La musica intreccia sonorità antiche e suggestive — cornamuse, arpe e altri strumenti che sanno evocare epoche lontane — mentre i testi restano saldamente ancorati al presente. Ogni brano racconta frammenti di umanità con uno sguardo non giudicante, ma profondamente empatico, dalla prima all’ultima parola.
Ne emerge un ritratto ironico, romantico e disilluso delle nostre vite e del mondo che ci gira intorno.

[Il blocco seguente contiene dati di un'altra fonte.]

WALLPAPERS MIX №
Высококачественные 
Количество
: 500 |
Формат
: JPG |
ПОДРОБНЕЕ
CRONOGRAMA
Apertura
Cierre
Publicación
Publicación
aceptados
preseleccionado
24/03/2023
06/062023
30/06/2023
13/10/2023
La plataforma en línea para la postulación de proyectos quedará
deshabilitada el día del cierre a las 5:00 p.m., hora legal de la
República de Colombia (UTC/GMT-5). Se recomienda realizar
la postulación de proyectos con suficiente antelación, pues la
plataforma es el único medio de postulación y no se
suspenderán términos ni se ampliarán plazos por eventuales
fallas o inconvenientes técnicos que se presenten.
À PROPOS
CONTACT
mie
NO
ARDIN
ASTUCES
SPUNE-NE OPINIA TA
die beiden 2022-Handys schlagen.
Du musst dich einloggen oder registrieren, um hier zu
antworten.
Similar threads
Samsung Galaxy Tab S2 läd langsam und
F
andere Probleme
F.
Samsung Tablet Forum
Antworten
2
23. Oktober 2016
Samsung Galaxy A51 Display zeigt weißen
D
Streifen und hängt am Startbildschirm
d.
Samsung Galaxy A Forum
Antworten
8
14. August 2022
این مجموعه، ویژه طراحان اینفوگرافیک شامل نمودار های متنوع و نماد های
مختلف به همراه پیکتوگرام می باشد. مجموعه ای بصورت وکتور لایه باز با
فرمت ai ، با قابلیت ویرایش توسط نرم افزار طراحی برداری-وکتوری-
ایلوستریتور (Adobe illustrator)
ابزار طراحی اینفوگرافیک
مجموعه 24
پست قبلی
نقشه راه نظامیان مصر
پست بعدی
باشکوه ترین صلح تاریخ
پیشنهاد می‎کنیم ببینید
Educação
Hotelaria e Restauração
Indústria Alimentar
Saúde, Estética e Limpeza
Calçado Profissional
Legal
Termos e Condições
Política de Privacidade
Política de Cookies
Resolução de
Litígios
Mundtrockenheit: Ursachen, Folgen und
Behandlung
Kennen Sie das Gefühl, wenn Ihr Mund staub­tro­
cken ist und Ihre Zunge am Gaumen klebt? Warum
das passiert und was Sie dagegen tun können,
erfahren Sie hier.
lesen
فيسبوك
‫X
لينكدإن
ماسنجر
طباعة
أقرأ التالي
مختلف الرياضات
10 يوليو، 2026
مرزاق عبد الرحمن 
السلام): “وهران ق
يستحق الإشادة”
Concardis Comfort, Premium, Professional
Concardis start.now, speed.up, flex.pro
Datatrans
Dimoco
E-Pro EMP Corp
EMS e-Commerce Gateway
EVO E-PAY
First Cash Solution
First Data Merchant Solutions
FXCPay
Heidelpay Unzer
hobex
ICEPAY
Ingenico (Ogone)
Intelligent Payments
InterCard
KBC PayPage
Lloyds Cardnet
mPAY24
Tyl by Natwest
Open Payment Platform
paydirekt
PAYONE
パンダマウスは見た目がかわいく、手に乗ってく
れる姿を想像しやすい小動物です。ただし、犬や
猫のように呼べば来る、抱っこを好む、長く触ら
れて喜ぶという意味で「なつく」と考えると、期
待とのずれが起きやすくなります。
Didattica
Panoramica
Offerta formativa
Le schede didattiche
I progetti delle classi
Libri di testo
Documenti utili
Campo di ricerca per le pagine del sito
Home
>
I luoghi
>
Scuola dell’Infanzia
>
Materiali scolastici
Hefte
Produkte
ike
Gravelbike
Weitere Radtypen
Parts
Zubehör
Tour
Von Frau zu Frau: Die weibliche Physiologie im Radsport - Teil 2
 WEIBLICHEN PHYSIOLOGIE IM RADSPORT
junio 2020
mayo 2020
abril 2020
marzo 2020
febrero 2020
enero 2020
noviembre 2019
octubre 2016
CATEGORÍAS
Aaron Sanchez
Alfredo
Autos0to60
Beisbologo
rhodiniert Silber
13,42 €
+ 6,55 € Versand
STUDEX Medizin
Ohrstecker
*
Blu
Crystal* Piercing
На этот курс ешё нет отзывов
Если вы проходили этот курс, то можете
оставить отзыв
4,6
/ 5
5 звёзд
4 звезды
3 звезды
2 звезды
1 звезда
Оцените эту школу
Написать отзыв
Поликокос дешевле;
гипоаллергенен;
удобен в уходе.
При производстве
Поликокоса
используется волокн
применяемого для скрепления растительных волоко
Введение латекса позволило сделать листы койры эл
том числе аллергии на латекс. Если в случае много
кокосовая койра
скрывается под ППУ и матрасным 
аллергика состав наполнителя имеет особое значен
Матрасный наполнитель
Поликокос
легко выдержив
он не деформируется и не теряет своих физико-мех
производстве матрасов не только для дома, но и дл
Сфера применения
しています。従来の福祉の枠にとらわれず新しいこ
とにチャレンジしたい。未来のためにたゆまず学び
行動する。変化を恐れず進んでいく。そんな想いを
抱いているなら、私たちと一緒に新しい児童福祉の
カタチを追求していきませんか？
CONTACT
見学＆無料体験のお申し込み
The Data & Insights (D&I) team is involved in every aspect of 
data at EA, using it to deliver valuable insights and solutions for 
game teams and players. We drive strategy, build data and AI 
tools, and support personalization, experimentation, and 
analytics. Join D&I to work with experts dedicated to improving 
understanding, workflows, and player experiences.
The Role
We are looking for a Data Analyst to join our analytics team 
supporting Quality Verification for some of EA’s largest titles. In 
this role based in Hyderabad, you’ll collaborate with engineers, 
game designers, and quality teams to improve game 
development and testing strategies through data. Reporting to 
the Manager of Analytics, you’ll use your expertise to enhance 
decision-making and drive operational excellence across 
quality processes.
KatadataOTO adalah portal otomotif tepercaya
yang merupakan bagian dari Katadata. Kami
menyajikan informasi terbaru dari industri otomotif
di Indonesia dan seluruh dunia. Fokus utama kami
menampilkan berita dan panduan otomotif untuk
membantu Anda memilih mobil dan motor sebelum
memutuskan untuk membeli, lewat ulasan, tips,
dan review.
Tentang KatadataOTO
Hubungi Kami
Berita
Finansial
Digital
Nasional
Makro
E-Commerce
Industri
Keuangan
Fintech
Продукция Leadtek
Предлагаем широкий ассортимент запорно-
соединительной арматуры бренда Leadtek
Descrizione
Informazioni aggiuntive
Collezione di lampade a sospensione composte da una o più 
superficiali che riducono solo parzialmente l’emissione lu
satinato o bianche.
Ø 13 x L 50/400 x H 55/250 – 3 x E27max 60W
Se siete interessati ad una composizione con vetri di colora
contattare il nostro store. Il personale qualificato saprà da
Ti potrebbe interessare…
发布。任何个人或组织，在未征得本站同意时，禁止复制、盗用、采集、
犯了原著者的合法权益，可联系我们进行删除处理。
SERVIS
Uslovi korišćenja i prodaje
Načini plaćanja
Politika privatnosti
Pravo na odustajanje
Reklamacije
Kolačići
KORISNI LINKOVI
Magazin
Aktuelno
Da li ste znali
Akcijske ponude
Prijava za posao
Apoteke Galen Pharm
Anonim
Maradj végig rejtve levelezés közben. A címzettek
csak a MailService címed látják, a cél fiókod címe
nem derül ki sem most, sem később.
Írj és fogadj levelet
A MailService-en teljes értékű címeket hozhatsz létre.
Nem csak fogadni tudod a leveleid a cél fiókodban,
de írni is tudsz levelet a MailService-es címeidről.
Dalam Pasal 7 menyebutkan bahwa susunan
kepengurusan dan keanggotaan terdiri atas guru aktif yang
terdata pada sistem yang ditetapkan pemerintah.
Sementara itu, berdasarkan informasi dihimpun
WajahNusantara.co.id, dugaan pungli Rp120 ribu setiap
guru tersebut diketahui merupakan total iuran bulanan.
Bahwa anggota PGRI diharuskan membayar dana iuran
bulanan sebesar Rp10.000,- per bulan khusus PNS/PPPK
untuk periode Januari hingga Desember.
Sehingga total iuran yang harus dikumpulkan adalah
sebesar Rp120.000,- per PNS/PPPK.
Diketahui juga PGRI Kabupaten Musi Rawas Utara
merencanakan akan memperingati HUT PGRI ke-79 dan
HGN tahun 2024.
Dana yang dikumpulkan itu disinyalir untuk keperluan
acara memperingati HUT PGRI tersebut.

Abbiamo scambiato quattro chiacchiere con la band per sapere l’origine di questo nuovo progetto
Come nasce questo disco?
È nato in modo abbastanza naturale. Dopo la reunion che abbiamo fatto nel 2023, abbiamo registrato un singolo, e da lì abbiamo cominciato a scrivere altri pezzi, anche se inizialmente non era nei piani fare un album, figuriamoci un doppio album! Abbiamo un po’ esagerato, dai…
Per quanto riguarda il mood dell’album, per noi è una sorta di urlo romantico. Un urlo che, secondo noi, merita un po’ di tempo, un po’ di ascolto. Ci sono 16 brani, quindi non segue la logica del singolo, singolo, singolo… come va di moda oggi. E in tanti ci hanno detto che siamo pazzi a fare una cosa del genere, perché ormai non lo fa più nessuno. Già pubblicare un album con solo due singoli è raro. Figuriamoci uno da 16 pezzi! Volevamo tornare a un modo più lento di ascoltare la musica, di percepirla, di capirne il significato. Un approccio più passionale, perché viviamo davvero in un momento molto materialista e il nostro vuole essere un piccolo gesto controcorrente.
Voi scrivete per scelta in italiano. E dire che nel vostro genere di riferimento non è una scelta così battuta
Molti scrivono in inglese perché pensano di darsi un respiro più internazionale, di avere qualche chance in più, e ci può stare. Però questa cosa, a noi, non è mai appartenuta davvero. Quello che abbiamo sempre voluto è essere sinceri e onesti nel modo in cui ci esprimiamo, soprattutto nella musica.
Perché, diciamolo: almeno nella musica cerchiamo di essere veri.
Tanto lo sappiamo bene che nella vita quotidiana, volenti o nolenti, indossiamo mille maschere: tra lavoro, relazioni sociali, ruoli diversi… E allora almeno nella musica vogliamo togliercele quelle maschere. Vogliamo essere autentici. Cantare in italiano ci aiuta proprio in questo perché è la lingua che conosciamo meglio, quella con cui abbiamo più padronanza.
Quando vuoi richiamare un’immagine, un concetto, e vuoi farlo in modo preciso, diretto, viscerale… usare la lingua che ti appartiene rende tutto più naturale. E poi l’italiano è una lingua bellissima.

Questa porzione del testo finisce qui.